Tuğrul Akşar

Sporsever Çakır

24 Eylül 2024 Salı

Sevgili Ahmet Çakır’ı en verimli olduğu bir dönemde, 72 yaşında, ömrünün en üretken ve bilge çağında kaybettik.

Çakır’ı yalnız spor yazarı olarak görmek, onun sadece bir özelliğini kavramak olur. O, çok yönlü, yaratıcı bir düşün insanıydı. Türk Dil Kurumu ödülü almış bir öykücü, soluksuz okunan bir roman yazarı, sahneye konulmak üzere hikâye oyunlaştırıcı, spor tarihi araştırıcısı, televizyon programı yapımcısı, aylık spor dergisi yayımlayıcısı, Efendi Lig kurucusu, Şirketler Ligi futbol yorumcusu, Türkiye Spor Yazarları Derneği yöneticisi, iyi bir yüzücü ve futbol oyuncusu, çok değerli bir centilmen, güzellikler peşinden koşan iyi insandı. Çakır’ı 1997’de Radikal’deki köşe yazılarından tanıdım. Her yazısını hayranlıkla okur, notlar alır, altına yorumlar yapardım. İnanılmaz bir bilgi birikimine sahipti. Özellikle spor tarihi konusunda ansiklopedik bir hafızası ve arşivi vardı. Adeta yaşayan bir kütüphane gibiydi. Spor tarihimizle ilgili kuytuda kalmış çoğu olaya ve istatistik bilgiye hâkimdi. Spor tarihimizle ilgili doğru bilinen çoğu yanlışı da düzeltme fırsatı bulmuştu. Onunla her konuştuğumda, bildiğimi sandığım birçok tarihsel olayda yanıldığımı öğrenirdim.

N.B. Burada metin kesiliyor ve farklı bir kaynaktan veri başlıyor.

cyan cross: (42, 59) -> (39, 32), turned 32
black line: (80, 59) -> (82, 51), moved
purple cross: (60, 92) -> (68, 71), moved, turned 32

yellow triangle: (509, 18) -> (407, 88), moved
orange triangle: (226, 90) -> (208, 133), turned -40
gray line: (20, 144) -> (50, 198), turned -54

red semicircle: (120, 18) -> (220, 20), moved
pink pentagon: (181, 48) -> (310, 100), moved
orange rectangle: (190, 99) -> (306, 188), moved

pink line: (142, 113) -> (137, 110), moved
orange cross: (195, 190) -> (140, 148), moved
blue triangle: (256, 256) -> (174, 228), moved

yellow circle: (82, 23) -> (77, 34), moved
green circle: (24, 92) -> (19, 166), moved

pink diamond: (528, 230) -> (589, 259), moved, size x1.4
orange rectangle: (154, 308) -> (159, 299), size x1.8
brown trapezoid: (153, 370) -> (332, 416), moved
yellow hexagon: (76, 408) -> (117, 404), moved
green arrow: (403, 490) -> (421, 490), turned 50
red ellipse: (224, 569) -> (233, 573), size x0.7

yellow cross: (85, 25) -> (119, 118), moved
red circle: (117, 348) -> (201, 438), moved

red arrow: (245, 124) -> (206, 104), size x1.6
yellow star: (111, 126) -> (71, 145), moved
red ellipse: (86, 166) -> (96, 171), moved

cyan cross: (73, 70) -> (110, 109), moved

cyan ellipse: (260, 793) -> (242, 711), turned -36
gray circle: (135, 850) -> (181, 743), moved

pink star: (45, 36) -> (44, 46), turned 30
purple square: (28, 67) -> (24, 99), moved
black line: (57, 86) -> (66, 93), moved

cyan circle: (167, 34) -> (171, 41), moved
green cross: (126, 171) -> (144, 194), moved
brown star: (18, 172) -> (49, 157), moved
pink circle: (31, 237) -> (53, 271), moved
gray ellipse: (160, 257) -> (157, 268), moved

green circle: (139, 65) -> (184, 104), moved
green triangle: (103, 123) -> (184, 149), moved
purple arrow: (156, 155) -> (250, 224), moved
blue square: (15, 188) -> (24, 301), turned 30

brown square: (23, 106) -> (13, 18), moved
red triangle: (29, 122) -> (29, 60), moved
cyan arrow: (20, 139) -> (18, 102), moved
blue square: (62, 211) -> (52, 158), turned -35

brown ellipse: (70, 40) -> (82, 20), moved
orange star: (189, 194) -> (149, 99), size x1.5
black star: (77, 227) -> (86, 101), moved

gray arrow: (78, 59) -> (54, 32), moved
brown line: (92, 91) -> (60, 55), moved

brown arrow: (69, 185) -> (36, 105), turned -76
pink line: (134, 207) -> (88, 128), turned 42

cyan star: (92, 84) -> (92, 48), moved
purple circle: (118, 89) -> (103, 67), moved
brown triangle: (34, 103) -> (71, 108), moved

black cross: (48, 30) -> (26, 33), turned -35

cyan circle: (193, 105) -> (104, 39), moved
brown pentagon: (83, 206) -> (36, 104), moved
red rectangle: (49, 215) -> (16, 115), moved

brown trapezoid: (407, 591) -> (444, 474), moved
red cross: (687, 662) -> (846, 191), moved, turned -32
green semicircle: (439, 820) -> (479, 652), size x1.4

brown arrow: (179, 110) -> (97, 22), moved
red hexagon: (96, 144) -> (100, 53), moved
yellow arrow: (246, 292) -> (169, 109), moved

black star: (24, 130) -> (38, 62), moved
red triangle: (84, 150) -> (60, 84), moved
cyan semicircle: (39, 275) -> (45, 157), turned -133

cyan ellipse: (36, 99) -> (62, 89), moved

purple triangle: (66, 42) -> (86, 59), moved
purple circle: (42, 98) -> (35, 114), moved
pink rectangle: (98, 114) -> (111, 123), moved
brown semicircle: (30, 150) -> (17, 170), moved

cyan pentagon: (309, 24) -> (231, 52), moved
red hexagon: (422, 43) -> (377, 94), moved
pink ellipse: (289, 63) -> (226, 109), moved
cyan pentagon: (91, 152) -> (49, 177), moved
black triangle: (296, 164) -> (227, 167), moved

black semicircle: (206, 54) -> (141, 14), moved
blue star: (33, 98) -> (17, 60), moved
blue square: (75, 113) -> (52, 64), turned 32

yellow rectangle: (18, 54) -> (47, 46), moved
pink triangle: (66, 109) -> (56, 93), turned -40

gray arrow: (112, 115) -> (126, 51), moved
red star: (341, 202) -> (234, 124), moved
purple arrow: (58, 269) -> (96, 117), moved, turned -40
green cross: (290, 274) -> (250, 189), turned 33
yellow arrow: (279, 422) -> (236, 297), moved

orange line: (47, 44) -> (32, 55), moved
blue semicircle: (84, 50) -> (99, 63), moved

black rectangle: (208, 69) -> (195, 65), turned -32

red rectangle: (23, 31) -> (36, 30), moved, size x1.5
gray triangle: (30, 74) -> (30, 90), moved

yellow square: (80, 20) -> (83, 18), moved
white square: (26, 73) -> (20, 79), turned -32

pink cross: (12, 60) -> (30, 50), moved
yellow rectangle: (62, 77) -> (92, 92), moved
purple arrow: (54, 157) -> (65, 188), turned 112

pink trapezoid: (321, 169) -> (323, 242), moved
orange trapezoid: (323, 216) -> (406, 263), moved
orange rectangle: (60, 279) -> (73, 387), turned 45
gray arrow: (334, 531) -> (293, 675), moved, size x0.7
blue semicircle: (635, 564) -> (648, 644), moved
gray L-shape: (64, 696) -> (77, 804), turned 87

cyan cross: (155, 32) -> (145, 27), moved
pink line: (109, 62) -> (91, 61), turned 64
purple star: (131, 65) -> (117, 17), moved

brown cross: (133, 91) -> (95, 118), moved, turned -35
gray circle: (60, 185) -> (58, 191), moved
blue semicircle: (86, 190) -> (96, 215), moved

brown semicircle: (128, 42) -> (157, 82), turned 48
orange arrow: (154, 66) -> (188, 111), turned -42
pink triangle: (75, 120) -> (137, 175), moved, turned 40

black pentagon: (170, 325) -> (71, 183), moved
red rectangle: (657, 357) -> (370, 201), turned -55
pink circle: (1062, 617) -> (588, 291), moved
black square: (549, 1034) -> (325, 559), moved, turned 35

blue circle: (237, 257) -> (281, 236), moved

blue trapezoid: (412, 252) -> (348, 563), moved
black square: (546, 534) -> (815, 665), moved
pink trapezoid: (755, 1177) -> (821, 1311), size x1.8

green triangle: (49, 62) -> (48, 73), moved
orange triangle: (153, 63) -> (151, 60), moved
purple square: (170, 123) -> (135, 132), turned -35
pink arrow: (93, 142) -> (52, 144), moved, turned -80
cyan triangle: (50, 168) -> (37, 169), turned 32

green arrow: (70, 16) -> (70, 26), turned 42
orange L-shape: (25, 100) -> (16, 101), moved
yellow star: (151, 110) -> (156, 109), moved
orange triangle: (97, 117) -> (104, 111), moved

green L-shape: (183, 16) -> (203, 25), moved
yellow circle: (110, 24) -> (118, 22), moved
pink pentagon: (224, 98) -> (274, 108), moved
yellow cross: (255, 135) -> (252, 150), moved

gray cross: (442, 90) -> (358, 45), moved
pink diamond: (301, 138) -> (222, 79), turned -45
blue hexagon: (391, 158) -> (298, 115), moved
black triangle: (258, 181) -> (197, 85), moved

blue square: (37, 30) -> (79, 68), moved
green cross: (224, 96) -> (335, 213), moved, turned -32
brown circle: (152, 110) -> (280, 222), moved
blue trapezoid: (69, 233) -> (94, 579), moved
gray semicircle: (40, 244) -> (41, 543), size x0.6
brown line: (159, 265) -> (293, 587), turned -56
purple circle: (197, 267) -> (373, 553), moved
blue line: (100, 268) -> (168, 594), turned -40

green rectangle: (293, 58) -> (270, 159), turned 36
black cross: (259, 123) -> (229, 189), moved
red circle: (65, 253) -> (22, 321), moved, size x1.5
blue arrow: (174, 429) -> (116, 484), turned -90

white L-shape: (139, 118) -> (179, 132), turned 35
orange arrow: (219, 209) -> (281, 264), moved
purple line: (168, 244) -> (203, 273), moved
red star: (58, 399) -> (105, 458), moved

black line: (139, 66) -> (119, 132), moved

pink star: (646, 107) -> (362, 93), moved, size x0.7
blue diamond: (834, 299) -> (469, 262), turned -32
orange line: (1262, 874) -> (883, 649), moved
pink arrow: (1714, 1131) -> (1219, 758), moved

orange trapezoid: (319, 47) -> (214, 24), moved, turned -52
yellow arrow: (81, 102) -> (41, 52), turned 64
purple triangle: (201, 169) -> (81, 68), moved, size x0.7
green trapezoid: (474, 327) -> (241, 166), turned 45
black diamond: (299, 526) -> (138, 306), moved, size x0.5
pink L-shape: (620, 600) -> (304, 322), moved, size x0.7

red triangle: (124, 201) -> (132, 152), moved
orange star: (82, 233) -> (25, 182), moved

Daha sonraları televizyonda spor ve spor kitapları programları yaptı. Beni birçok kere programlarına davet etti. Ben de onun yayınlarına severek katıldım. Ahmet Çakır’ın rahatsızlığından ilk zamanlar haberim olmamıştı. Beni bir gün programına davet ederken, “Kardeş, belki haberin yoktur, paylaşayım. Başımda bir illet var. Onunla mücadele ediyorum. Beyin tümörü ile boğuşuyorum. Ama bu bizim program yapmamıza engel değil. Seni ‘Sporsever’e bekliyorum” demişti. O zaman hastalığı konusunda bilgi sahibi oldum. Her programına katıldığımda bana yeni kitabını imzalar, “Bu sende yoktur” diyerek, kitap konusuna ilişkin sohbet ederdi. Ben de ona her kitabımı imzalayarak verirdim. Sporsever’e en son Aralık 2023’te konuk olmuştum. Bana o gün “Olimpiyat Kitabı”nı imzalayıp verdi. Bu, onu son görüşüm oldu. Ondan sonra birkaç kez telefonla görüşsem de bir araya gelme olanağımız olmadı. Daha sonra da maalesef onu kaybettik. Çok saygın bir spor entelektüelinin apansız aramızdan ayrılması, Türk sporu ve yazını için büyük kayıptır. Yeri doldurulması mümkün olamayacak bir düşün insanından mahrum kalmak, bu işin içinde olanlar açısından büyük bir yoksunluktur.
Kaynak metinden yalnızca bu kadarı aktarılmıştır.